Internet-Draft Precise Priority-based Flow Control Noti June 2026
Xiong & Zhu Expires 14 December 2026 [Page]
Workgroup:
tsvwg
Internet-Draft:
draft-xz-rtgwg-ppfc-notification-00
Published:
Intended Status:
Standards Track
Expires:
Authors:
Q. Xiong
ZTE Corporation
X. Zhu
ZTE Corporation

Precise Priority-based Flow Control Notification

Abstract

This document specifies the notification mechanism for Precise Priority-based Flow Control (PPFC), defining the message formats and network actions for communicating congestion information among network nodes. The PPFC notification enables rapid congestion signaling, allowing per-flow flow control for traffic from source.

Status of This Memo

This Internet-Draft is submitted in full conformance with the provisions of BCP 78 and BCP 79.

Internet-Drafts are working documents of the Internet Engineering Task Force (IETF). Note that other groups may also distribute working documents as Internet-Drafts. The list of current Internet-Drafts is at https://datatracker.ietf.org/drafts/current/.

Internet-Drafts are draft documents valid for a maximum of six months and may be updated, replaced, or obsoleted by other documents at any time. It is inappropriate to use Internet-Drafts as reference material or to cite them other than as "work in progress."
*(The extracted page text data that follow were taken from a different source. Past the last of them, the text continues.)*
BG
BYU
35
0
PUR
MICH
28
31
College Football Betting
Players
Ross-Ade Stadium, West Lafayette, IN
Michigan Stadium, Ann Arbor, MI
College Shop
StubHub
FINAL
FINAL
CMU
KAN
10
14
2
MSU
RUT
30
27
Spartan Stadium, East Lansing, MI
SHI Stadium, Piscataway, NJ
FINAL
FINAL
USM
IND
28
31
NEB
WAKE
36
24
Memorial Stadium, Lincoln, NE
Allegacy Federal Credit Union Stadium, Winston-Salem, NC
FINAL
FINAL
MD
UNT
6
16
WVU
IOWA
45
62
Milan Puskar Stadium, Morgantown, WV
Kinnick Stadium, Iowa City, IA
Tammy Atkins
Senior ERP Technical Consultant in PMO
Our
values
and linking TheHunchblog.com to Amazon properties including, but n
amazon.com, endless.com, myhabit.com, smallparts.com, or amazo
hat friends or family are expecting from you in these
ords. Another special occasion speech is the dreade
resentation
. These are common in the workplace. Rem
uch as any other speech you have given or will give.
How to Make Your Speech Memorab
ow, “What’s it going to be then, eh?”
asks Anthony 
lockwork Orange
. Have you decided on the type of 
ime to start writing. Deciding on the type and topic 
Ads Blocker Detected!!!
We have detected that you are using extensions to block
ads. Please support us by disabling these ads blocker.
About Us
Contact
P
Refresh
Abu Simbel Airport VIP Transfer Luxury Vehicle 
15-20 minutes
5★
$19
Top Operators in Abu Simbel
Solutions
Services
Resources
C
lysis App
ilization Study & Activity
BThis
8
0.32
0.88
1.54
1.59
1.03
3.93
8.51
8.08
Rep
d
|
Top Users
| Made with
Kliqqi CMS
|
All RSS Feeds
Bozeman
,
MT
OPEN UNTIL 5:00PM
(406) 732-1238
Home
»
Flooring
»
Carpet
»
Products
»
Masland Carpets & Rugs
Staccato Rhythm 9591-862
This Internet-Draft will expire on 14 December 2026.

Table of Contents

1. Introduction

Driven by the rapid development of big data and artificial intelligence (AI) technologies, the demand for high-performance and low-latency data transmission has become critical across various industries. Data transfers typically rely on transport layer protocols such as the Transmission Control Protocol (TCP), Quick UDP Internet Connections (QUIC), or Remote Direct Memory Access over Converged Ethernet (RoCEv2). These protocols primarily employ end-to-end congestion control algorithms, which adjust sending rates based on network status feedback by manipulating congestion windows. Traditional end-to-end congestion control mechanisms depend on signals such as:

A fundamental limitation of these end-to-end approaches is that the congestion feedback path is coupled with the data return path. When congestion occurs, the notification must traverse the reverse path to the sender, incurring at least one RTT of delay. In long-distance or highly dynamic networks, this delay prevents timely rate adjustment, leading to prolonged congestion, increased latency, and packet loss.

1.1. Motivation and Overview

Precise Priority-based Flow Control (PPFC) can address this limitation by enabling per-flow control to instantly pause the traffic sources based on explicit notifications from the network. The proposed PPFC mechanism operates as follows: When a network node (e.g., a switch or router) detects congestion it can generate a PPFC Notification message. This message is sent to the ingress gateway(s) from which the congested flows originated. The notification contains key information such as:

  • The congested destination identifier (e.g., IP address).

  • A recommended flow control action (e.g., PAUSE) and its duration.

  • Optional context about the congestion severity.

This document specifies the notification mechanism for PPFC, defining the message formats and network actions for communicating congestion information. The PPFC notification enables rapid congestion signaling, allowing per-flow flow control for traffic from source.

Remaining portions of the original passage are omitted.